In the listing below, find each line that holds the string "Corel" and copy it.

▸ **Source information**:
☆ ☆ ☆ ☆ ☆ ☆ ☆

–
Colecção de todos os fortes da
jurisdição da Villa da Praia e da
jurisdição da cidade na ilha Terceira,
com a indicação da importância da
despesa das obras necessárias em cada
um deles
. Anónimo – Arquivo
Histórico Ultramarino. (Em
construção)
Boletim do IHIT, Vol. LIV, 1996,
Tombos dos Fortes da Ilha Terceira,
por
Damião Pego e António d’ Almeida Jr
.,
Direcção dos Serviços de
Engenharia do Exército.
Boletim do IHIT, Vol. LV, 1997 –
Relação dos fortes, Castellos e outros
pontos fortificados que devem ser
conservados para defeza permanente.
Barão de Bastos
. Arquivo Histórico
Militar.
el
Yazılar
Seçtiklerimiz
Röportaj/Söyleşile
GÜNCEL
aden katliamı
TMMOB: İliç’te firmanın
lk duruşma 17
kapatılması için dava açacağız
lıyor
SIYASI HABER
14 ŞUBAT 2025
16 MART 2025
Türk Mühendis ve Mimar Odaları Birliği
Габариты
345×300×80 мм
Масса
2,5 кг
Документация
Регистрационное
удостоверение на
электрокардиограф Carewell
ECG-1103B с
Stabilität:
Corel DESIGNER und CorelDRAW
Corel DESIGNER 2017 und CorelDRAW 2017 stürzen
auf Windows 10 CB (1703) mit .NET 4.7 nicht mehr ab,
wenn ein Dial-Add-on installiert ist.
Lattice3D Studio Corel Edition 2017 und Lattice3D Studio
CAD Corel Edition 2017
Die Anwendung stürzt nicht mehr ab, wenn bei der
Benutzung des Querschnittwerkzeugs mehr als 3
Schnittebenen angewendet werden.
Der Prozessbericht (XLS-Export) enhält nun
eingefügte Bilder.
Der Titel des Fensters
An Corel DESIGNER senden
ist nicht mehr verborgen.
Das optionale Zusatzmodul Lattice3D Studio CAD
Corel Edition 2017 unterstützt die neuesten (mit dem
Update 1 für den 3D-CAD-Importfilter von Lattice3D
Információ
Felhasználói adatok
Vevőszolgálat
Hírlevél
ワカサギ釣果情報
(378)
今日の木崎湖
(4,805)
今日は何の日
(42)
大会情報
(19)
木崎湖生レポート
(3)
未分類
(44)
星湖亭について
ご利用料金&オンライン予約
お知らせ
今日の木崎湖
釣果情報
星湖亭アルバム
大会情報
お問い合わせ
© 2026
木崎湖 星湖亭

☆ ☆ ☆ ☆ ☆ ☆ ☆

▸ **Reply**:
Corel DESIGNER und CorelDRAW
Corel DESIGNER 2017 und CorelDRAW 2017 stürzen
Lattice3D Studio Corel Edition 2017 und Lattice3D Studio
CAD Corel Edition 2017
An Corel DESIGNER senden
Corel Edition 2017 unterstützt die neuesten (mit dem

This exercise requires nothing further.